Television

Yellowjackets Reminds Us How Much Fun It Is to Wait

If the whole season had dropped on Netflix it’d be all anyone was talking about, but there’s a special pleasure in not knowing what’s next.

Yellowjackets
Yellowjackets. Kailey Schwerman/Showtime

Two Sundays ago, I skipped church for the first time in a while. And, by that I mean that I skipped the new episode of Succession. I didn’t feel guilty for my lapsed devotion. I caught up later in the week, and I was still able to enjoy a belated holy communion with friends online, as I tagged myself in Tom Wambsgans’ sad, sagging suspenders or a plate of uneaten Bosnian food. But this season, I’ve increasingly felt that I’m tuning into Succession—a show that’s intentionally, ingeniously, about the impossibility of change—promptly at 9 p.m. EST more out of empty ritual than deep spiritual need.

Fortunately—praise Showtime—I found another show that has filled me with the zeal of a new convert. I’m here to proselytize the cult of Yellowjackets. Telling a grisly, split-timeline story about a girls’ soccer team stranded in a frozen wilderness in the 1990s, and the survivors of that catastrophe 25 years later, Yellowjackets moves with ferocious speed. It’s built on the recognizable architecture of bloody puzzle-box ancestors like Lost and The OA, but, starting with a breathless pilot directed by home-run hitter Karyn Kusama, the show cultivates an aesthetic rooted in particularities.

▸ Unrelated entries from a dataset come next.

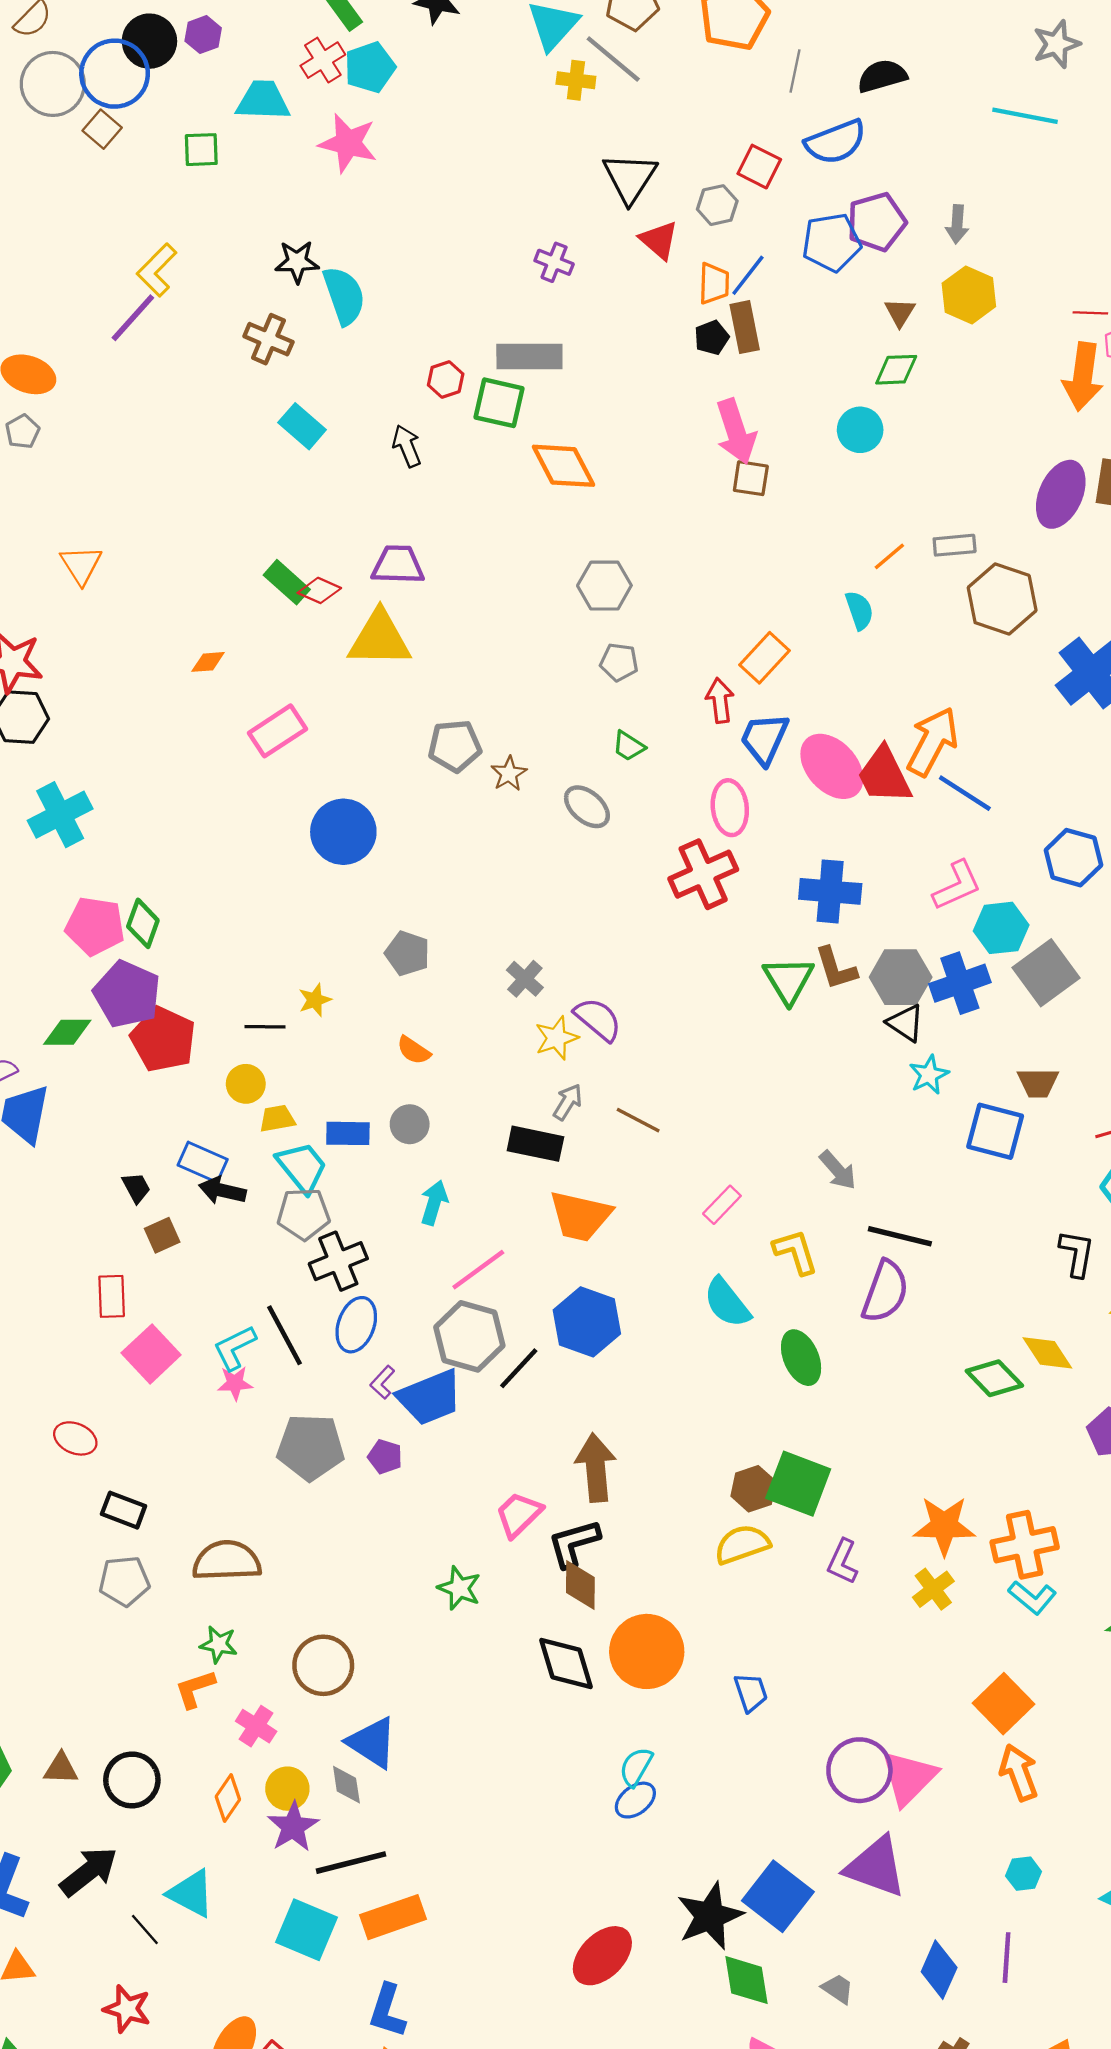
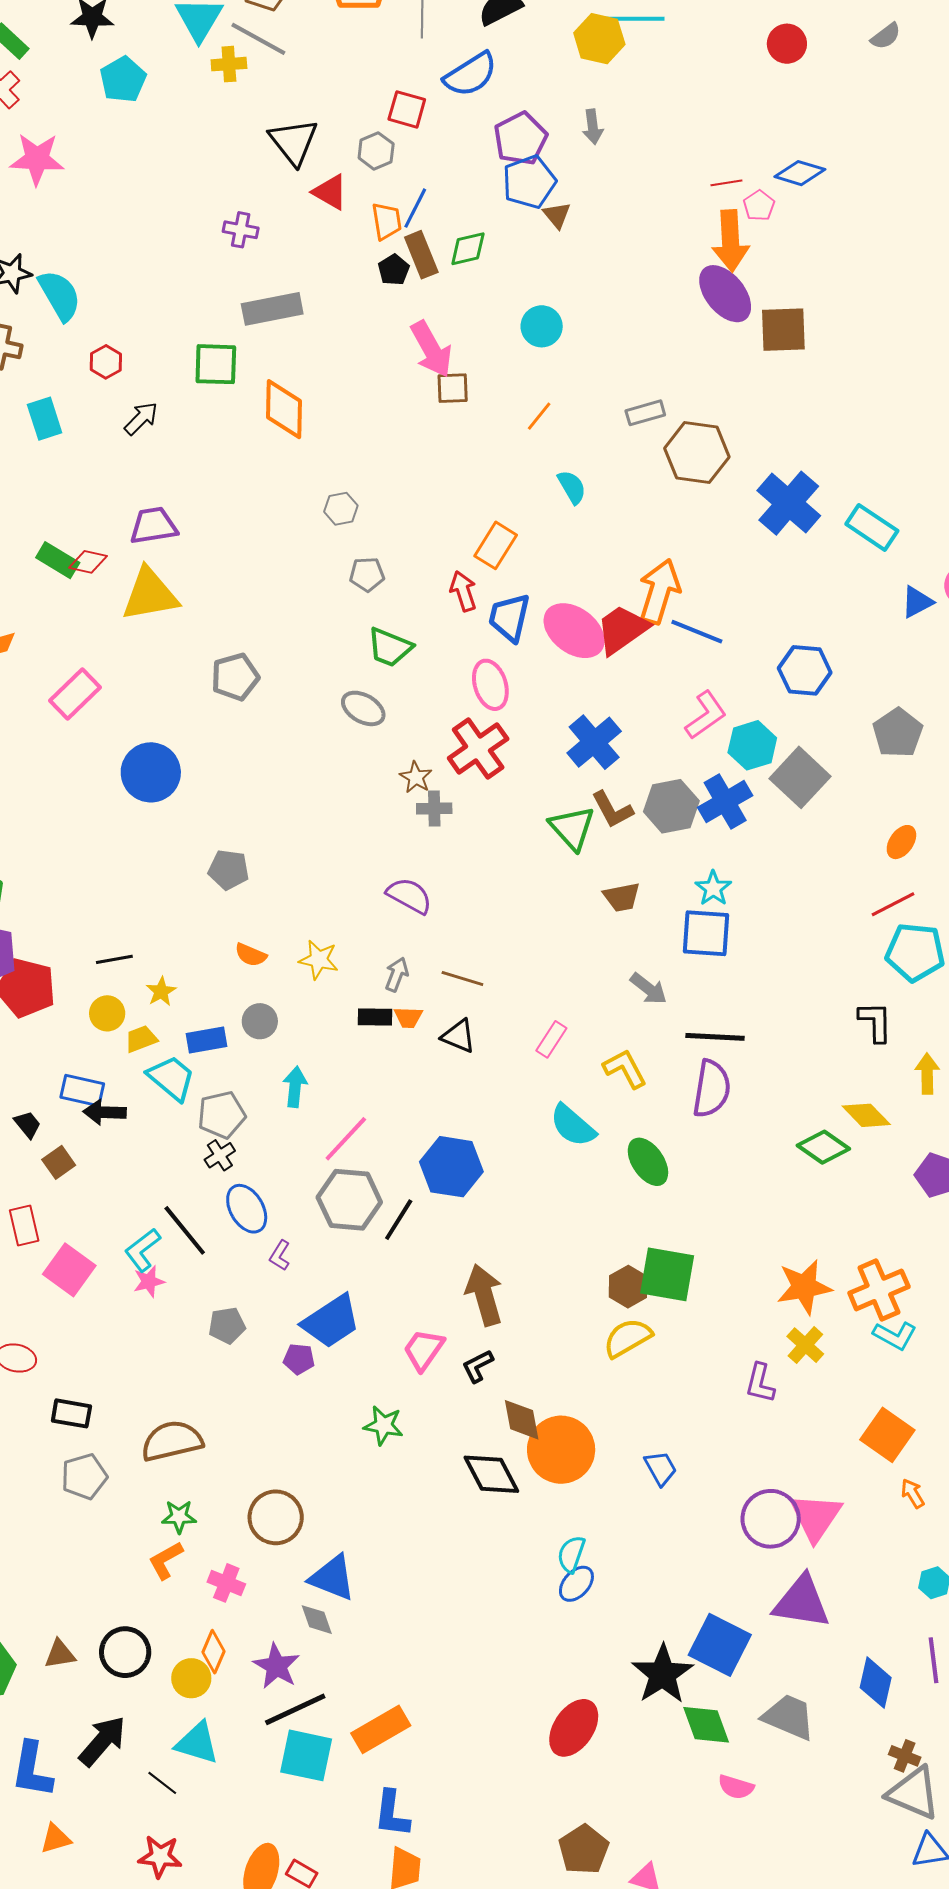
cyan pentagon: (370, 67) -> (123, 79), moved
blue pentagon: (832, 242) -> (529, 182), moved
yellow hexagon: (969, 295) -> (599, 39), moved
gray rectangle: (529, 357) -> (272, 309), moved
green diamond: (896, 370) -> (468, 249), moved
red hexagon: (446, 379) -> (106, 362), moved
cyan rectangle: (302, 426) -> (45, 419), turned 42
black arrow: (407, 446) -> (141, 418), turned 78
orange diamond: (564, 466) -> (284, 409), turned 40
purple ellipse: (1061, 494) -> (725, 294), moved, turned -52
orange line: (889, 556) -> (539, 416), moved
gray hexagon: (604, 586) -> (341, 509), size x0.7
green trapezoid: (629, 746) -> (390, 647), size x1.5
brown star: (509, 774) -> (416, 777), moved
red trapezoid: (884, 775) -> (622, 629), turned 92
blue cross: (830, 891) -> (594, 742), turned -34
gray cross: (525, 979) -> (434, 808), moved, turned -32
yellow star: (315, 1000) -> (161, 992), moved
black triangle: (906, 1023) -> (459, 1036), moved
yellow star: (556, 1038) -> (319, 960), moved, turned -30
brown trapezoid: (1038, 1083) -> (622, 897), moved
blue square: (995, 1131) -> (706, 933), moved
black rectangle: (535, 1144) -> (375, 1017), size x0.7
gray pentagon: (304, 1214) -> (222, 1115), moved
orange trapezoid: (580, 1216) -> (408, 1017), moved, size x0.5
black cross: (338, 1261) -> (220, 1155), size x0.6
blue ellipse: (356, 1325) -> (247, 1209), turned -39
blue trapezoid: (430, 1397) -> (331, 1321), moved
gray pentagon: (311, 1447) -> (227, 1325), size x0.6
purple pentagon: (385, 1457) -> (299, 1359), moved
black L-shape: (574, 1543) -> (478, 1366), size x0.7
purple L-shape: (843, 1562) -> (760, 1383), moved
brown diamond: (580, 1585) -> (522, 1420), moved
orange arrow: (1019, 1772) -> (913, 1494), size x0.6
yellow circle: (287, 1789) -> (191, 1678), moved
black line: (351, 1863) -> (295, 1709), moved
gray trapezoid: (838, 1989) -> (789, 1717), size x1.8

From the teen-mixtape soundtrack to the Gen-X icon casting to the hellacious moments of semi-comic ultraviolence, Yellowjackets is a messy, horny ode to a very specific suburban punk vision of the ’90s. When you see Juliette Lewis pointing a loaded rifle at Christina Ricci and Hole and Liz Phair are prominently featured on the soundtrack, you know what kind of party you’re at.

Created by Ashley Lyle and Bart Nickerson, Yellowjackets is full of mysteries, but it’s by no means breaking new ground. In fact, notwithstanding its Clinton-era nostalgia, the show feels like a throwback to a much more recent time—a time when all the citizens of the discourse would plop down on their couches every Sunday night because they had no earthly idea what was going to happen in the fictional land of Westeros. But nights like those are long gone.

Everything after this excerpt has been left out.